HiberTec Current Valuation & Net Worth: The Financial Blueprint
| Financial Metric | Estimated Value | Details & Source Context |
| Company Valuation | $5,000,000 | Established by the finalized equity exchange of $1 million for 20% with Barbara Corcoran. |
| Pre-TV Funding | $589,975 | Composed of $500,000 in founder self-funding and an $89,975 Republic crowdfunding campaign. |
| Mikke Pierson Assets | $4,000,000+ | Public financial disclosures indicate he holds an estimated $4 million in a single stock position with Ameris Bancorp. |
The overall corporate valuation of HiberTec stands firmly at $5 million.

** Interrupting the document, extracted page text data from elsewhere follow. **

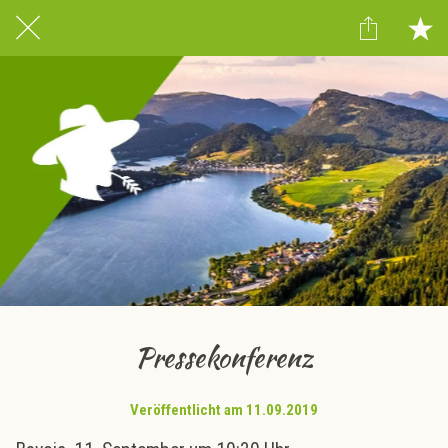
Pressekonferenz
Veröffentlicht am 11.09.2019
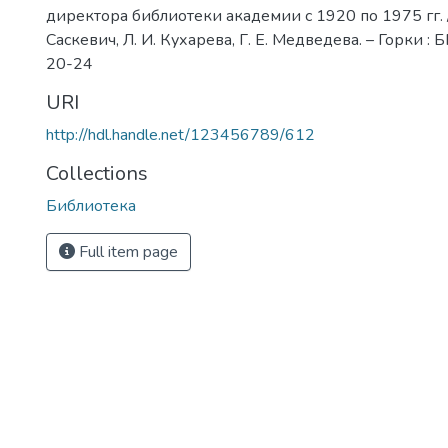
директора библиотеки академии с 1920 по 1975 гг. / 
Саскевич, Л. И. Кухарева, Г. Е. Медведева. – Горки : Б
20-24
URI
http://hdl.handle.net/123456789/612
Collections
Библиотека
Full item page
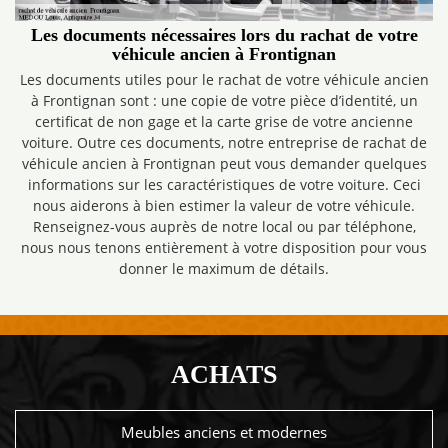
Les documents nécessaires lors du rachat de votre
véhicule ancien à Frontignan
Les documents utiles pour le rachat de votre véhicule ancien
à Frontignan sont : une copie de votre pièce d’identité, un
certificat de non gage et la carte grise de votre ancienne
voiture. Outre ces documents, notre entreprise de rachat de
véhicule ancien à Frontignan peut vous demander quelques
informations sur les caractéristiques de votre voiture. Ceci
nous aiderons à bien estimer la valeur de votre véhicule.
Renseignez-vous auprès de notre local ou par téléphone,
nous nous tenons entièrement à votre disposition pour vous
donner le maximum de détails.
ACHATS
Meubles anciens et modernes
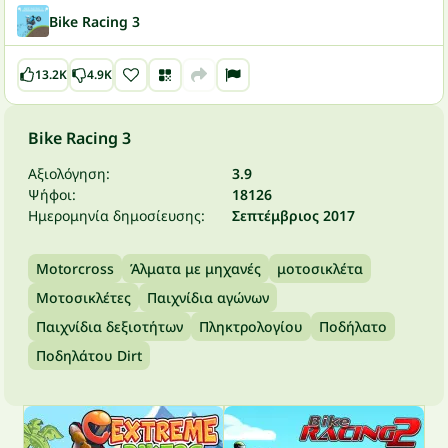
Bike Racing 3
13.2K
4.9K
Bike Racing 3
Αξιολόγηση:
3.9
Ψήφοι:
18126
Ημερομηνία δημοσίευσης:
Σεπτέμβριος 2017
Motorcross
Άλματα με μηχανές
μοτοσικλέτα
Μοτοσικλέτες
Παιχνίδια αγώνων
Παιχνίδια δεξιοτήτων
Πληκτρολογίου
Ποδήλατο
Ποδηλάτου Dirt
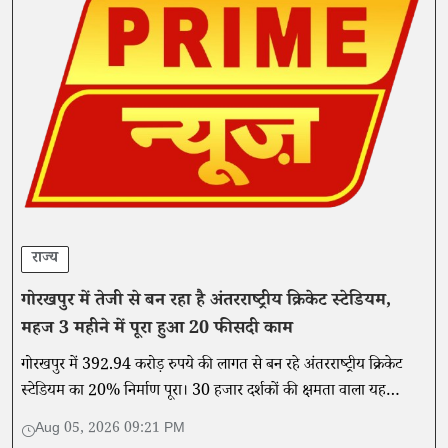
राज्य
गोरखपुर में तेजी से बन रहा है अंतरराष्ट्रीय क्रिकेट स्टेडियम,
महज 3 महीने में पूरा हुआ 20 फीसदी काम
गोरखपुर में 392.94 करोड़ रुपये की लागत से बन रहे अंतरराष्ट्रीय क्रिकेट
स्टेडियम का 20% निर्माण पूरा। 30 हजार दर्शकों की क्षमता वाला यह
स्टेडियम पूर्वांचल को नई खेल पहचान देगा।
Aug 05, 2026 09:21 PM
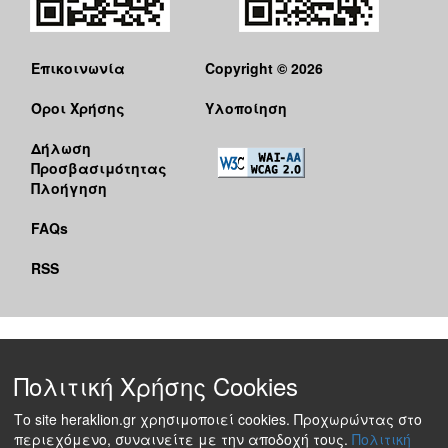
Επικοινωνία
Copyright © 2026
Όροι Χρήσης
Υλοποίηση
Δήλωση
Προσβασιμότητας
Πλοήγηση
FAQs
RSS
Πολιτική Χρήσης Cookies
Το site heraklion.gr χρησιμοποιεί cookies. Προχωρώντας στο
περιεχόμενο, συναινείτε με την αποδοχή τους.
Πολιτική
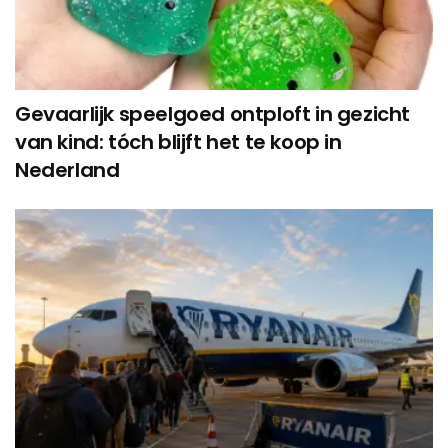
Gevaarlijk speelgoed ontploft in gezicht
van kind: tóch blijft het te koop in
Nederland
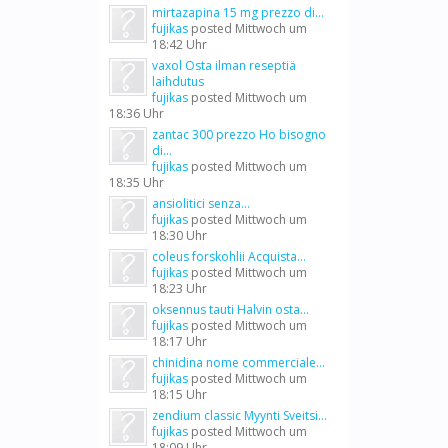
mirtazapina 15 mg prezzo di...
fujikas
posted
Mittwoch um
18:42 Uhr
vaxol Osta ilman reseptiä
laihdutus
fujikas
posted
Mittwoch um
18:36 Uhr
zantac 300 prezzo Ho bisogno
di...
fujikas
posted
Mittwoch um
18:35 Uhr
ansiolitici senza...
fujikas
posted
Mittwoch um
18:30 Uhr
coleus forskohlii Acquista...
fujikas
posted
Mittwoch um
18:23 Uhr
oksennus tauti Halvin osta...
fujikas
posted
Mittwoch um
18:17 Uhr
chinidina nome commerciale...
fujikas
posted
Mittwoch um
18:15 Uhr
zendium classic Myynti Sveitsi...
fujikas
posted
Mittwoch um
18:09 Uhr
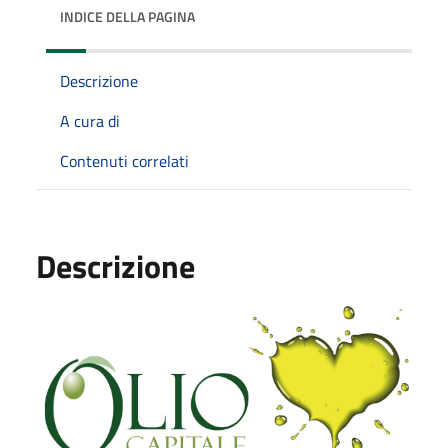
INDICE DELLA PAGINA
Descrizione
A cura di
Contenuti correlati
Descrizione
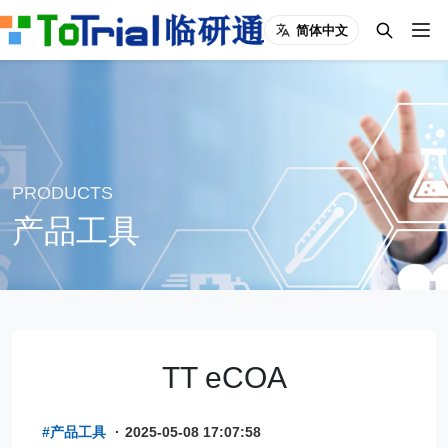
简体中文
PRODUCTS
产品工具
TT eCOA
#产品工具
·
2025-05-08 17:07:58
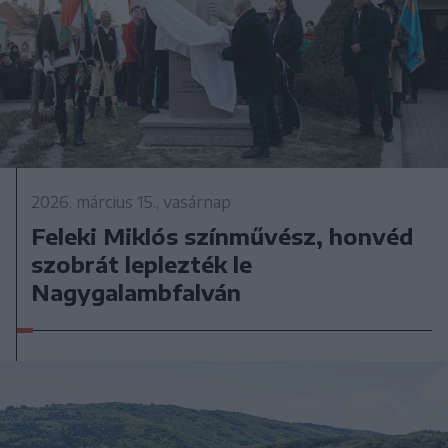
2026. március 15., vasárnap
Feleki Miklós színművész, honvéd
szobrát leplezték le
Nagygalambfalván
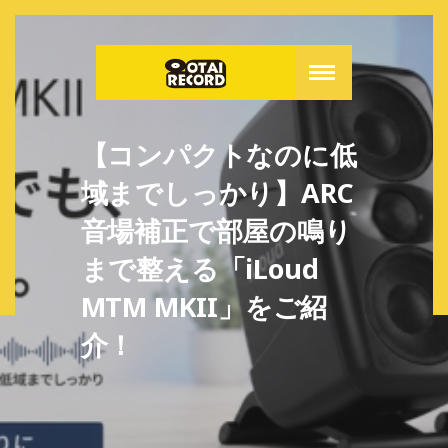
【コンパクトなのに低
域までしっかり】ARC
音場補正で部屋の鳴り
まで整える「iLoud
MTM MKII」をご紹
介！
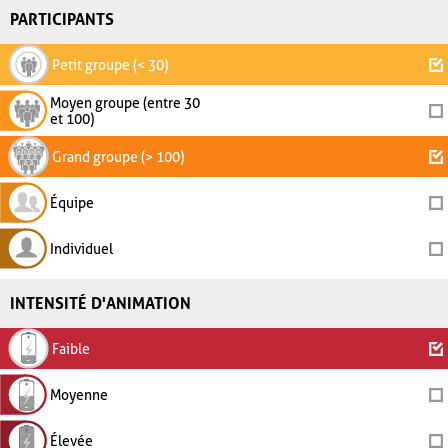
PARTICIPANTS
Petit groupe (< 30)
Moyen groupe (entre 30
et 100)
Grand groupe (> 100)
Équipe
Individuel
INTENSITÉ D'ANIMATION
Faible
Moyenne
Élevée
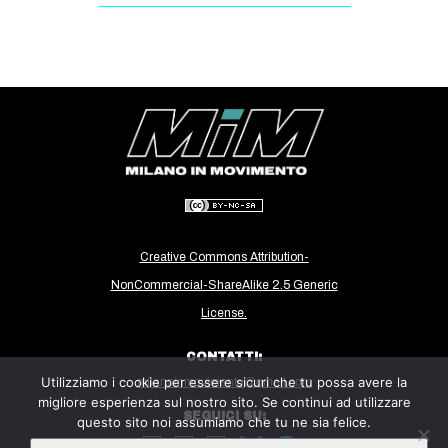
Creative Commons Attribution-
NonCommercial-ShareAlike 2.5 Generic
License.
CONTATTI:
Utilizziamo i cookie per essere sicuri che tu possa avere la
milanoinmovimento@gmail.com
migliore esperienza sul nostro sito. Se continui ad utilizzare
SEGUICI SU:
questo sito noi assumiamo che tu ne sia felice.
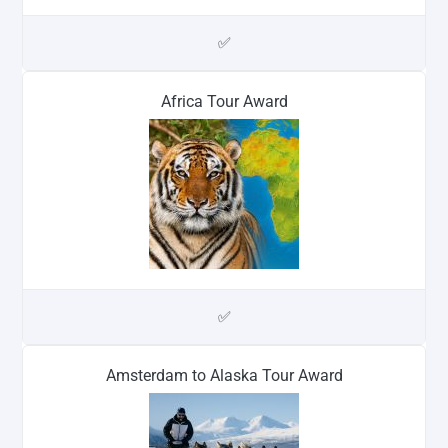
✅
Africa Tour Award
✅
Amsterdam to Alaska Tour Award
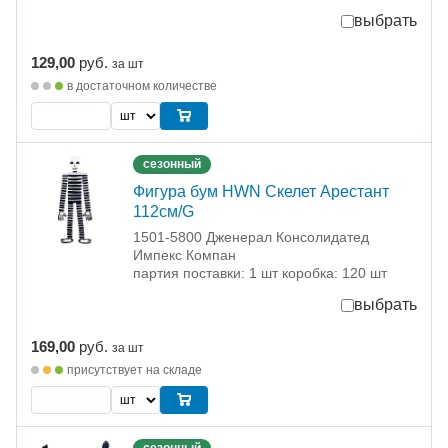
выбрать
129,00
руб.
за шт
в достаточном количестве
сезонный
Фигура бум HWN Скелет Арестант
112см/G
1501-5800 Дженерал Консолидатед
Импекс Компан
партия поставки: 1 шт коробка: 120 шт
выбрать
169,00
руб.
за шт
присутствует на складе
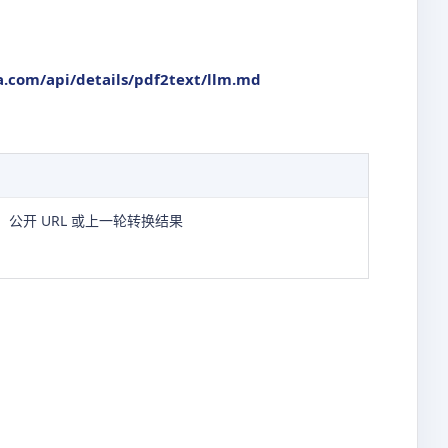
.com/api/details/pdf2text/llm.md
公开 URL 或上一轮转换结果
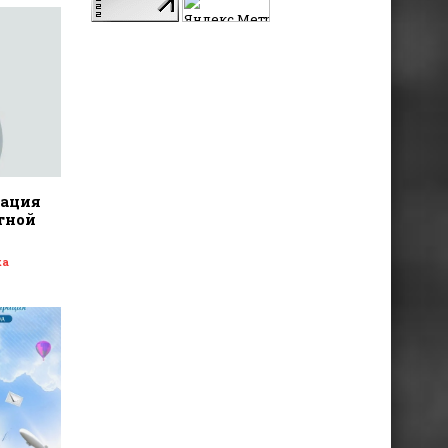
дация
тной
ка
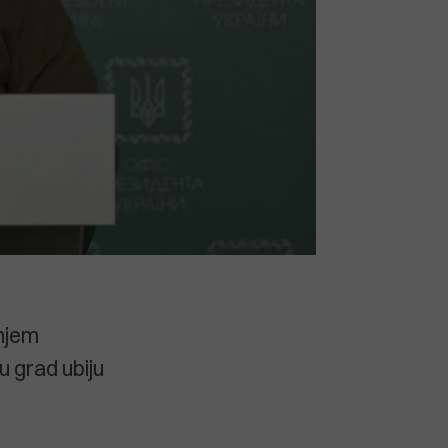
enjem
u grad ubiju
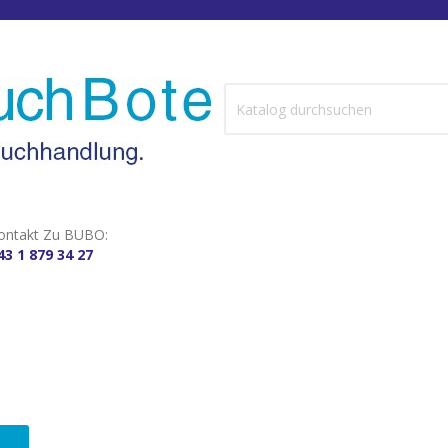
ontakt Zu BUBO:
43 1 879 34 27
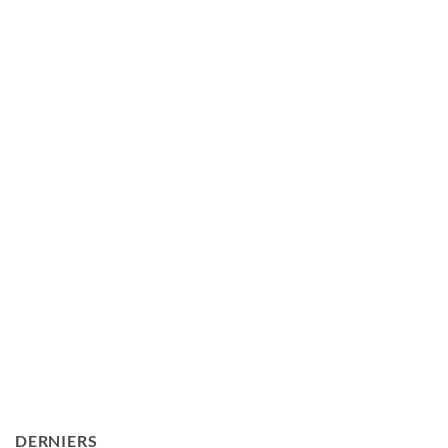
DERNIERS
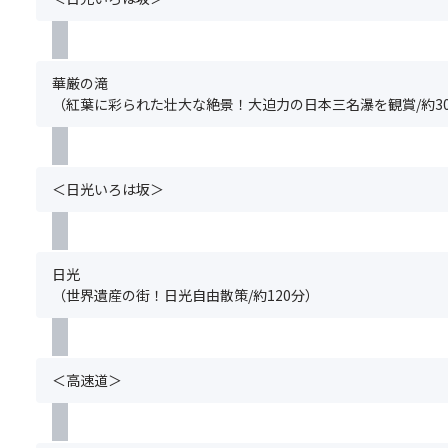
パ
バ
栃
ー
の
ワ
の
木
の
お
ー
塩
県
ご
申
ス
焼
産
予
込
華厳の滝
ポ
き、
牛
約
み
（紅葉に彩られた壮大な絶景！大迫力の日本三名瀑を観賞/約3
ッ
鶏
乳
と
が
ト
肉
と
同
必
で
は
厳
時
要
ご
る
選
に
で
＜日光いろは坂＞
利
さ
し
お
す。
益
め、
た
申
満
を
き
小
込
席
い
の
麦
み
の
日光
た
こ
粉
く
場
（世界遺産の街！日光自由散策/約120分）
だ
パ
を
だ
合
こ
ス
使
さ
は
う！
タ、
用
い。
お
（※
わ
し、
グ
申
日
＜高速道＞
か
ず
ル
込
光
め
っ
ー
い
の
の
し
プ
た
社
酢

Because the company is actively pouring all available capital into the expensive excavation and construction of its Pacific Palisades prototype, it remains in a pre-revenue state regarding actual home deliveries.
Their current financial strategy is entirely focused on securing their intellectual property, building the physical proof-of-concept, and signing strategic partnerships with major modular builders rather than chasing immediate lifetime sales.
The financial standing of the executive team provides the business with significant runway and operational stability.
Founder Holden Forrest possesses a substantial, though privately held, net worth accumulated through three decades of high-level California real estate brokering, property flipping, and executive roles in the biofuel sector.
Political Advisor Mikke Pierson also maintains a highly liquid portfolio; public records indicate he holds roughly $4 million in stock with Ameris Bancorp, highlighting the deep personal wealth supporting the advisory board.
As the first functional homes are unveiled to the public and the reality television show airs, the enterprise value of HiberTec’s three utility patents represents a potentially massive financial upside in the rapidly growing global climate technology market.